EDITORIAL: Why go through the trouble of dissolving Pak-PWD (Pakistan Public Works Department) – on the orders of the prime minister, to check unnecessary bleeding from the exchequer – if a “new body” has to be set up in its place?
Now we’re told that a Pakistan Infrastructure Development and Asset Management Authority will be created, through an Act, to take responsibility for “construction of offices of federal departments and the construction and completion of development projects of PSDP”.
Also, “the asset wing of the authority will compile and monitor records of PWD and federal properties”, according to a special committee that met under the chairmanship of the federal minister for housing and construction after the prime minister decided to axe the PWD.
How do you save money by cutting dead wood if you turn around and throw more money and time into replacing it with something similar, with a different name of course, and making sure that all the confusing divisions, sub-divisions and overlapping continues as before in government departments? This seems like another textbook example of doing the right thing the wrong way; something in which Pakistani administrations, this one in particular, seem to naturally excel at.
The PM made much mention of the nightmare of qualifying for another IMF bailout when he pulled the plug on PWD, implying in no uncertain terms how waste of resources is needed to be controlled.
He should now explain how the PWD idea is a good example of cutting costs. Because, if the idea was to close unnecessary subsidiaries of different ministries to create fiscal space, then the numbers would have to do the talking.
And it would be very interesting, and instructive, to see how replacing one outfit that is a drag on resources with another one to take its place can cushion federal reserves. Exactly, how this saves money, and to what extent, needs to be explained a lot better; not least to see whether this example can be applied across the board.
Such restructuring requires meticulous planning and, once again, the numbers have to be right. Since we’re talking about government departments, there’s also the headache of protesting employees and trade unions who’re always worried that such shuffling can upset their sarkari perks and privileges.
And, on cue, PWD employees took to protesting the minute they got wind of the government’s plans to shut down their department, even though all that has been announced so far is that gazette technical officers will be given golden handshakes and the non-technical staff will be transferred to the establishment division surplus pool – where they will most likely sit idle and collect their dues till the new authority starts working.

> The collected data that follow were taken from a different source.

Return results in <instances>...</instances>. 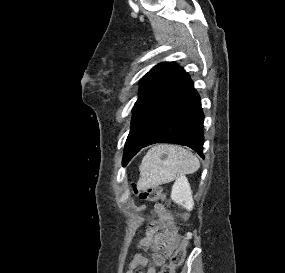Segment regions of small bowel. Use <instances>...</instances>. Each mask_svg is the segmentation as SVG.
Here are the masks:
<instances>
[{
    "instance_id": "obj_1",
    "label": "small bowel",
    "mask_w": 285,
    "mask_h": 273,
    "mask_svg": "<svg viewBox=\"0 0 285 273\" xmlns=\"http://www.w3.org/2000/svg\"><path fill=\"white\" fill-rule=\"evenodd\" d=\"M153 212L157 218L149 223L145 234L138 242L140 251L151 250L152 264L148 266L146 273H157L158 267L165 263L179 242L173 215L160 203L154 205ZM145 265L147 259L141 253H137L126 273H136L138 267Z\"/></svg>"
}]
</instances>
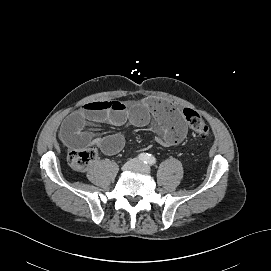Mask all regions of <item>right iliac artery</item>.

All this raises some serious questions. Let’s not forget that things are now so bad that the country is one wrong decision away from sovereign default, because if the IMF lifeline is compromised at any point in the EFF (Extended Fund Facility), the tens of billions of dollars of debt repayment will become due before too long. And, above all, the Fund demands the government raise revenue and cut losses – the common sense approach that has eluded us so far.
The government has already disappointed everybody on the revenue front, by refusing to levy additional tax on the official elite and piling the entire burden on non-official entities, middle- and lower-income groups, with the jury still out on whether such unrealistic plans can ever really work. Now it looks sorely wrong-footed on cost-cutting as well. Suffice it to say, this is not the ideal start to the most crucial, make-or-break fiscal year in this country’s troubled history.
How ironic, however, it is that the government is still shielding and showering its officials with pay increases, making a bad situation worse. Needless to say, the costs of fiscal profligacy are indeed huge. Unfortunately, however, the government appears to be still asleep at the wheel.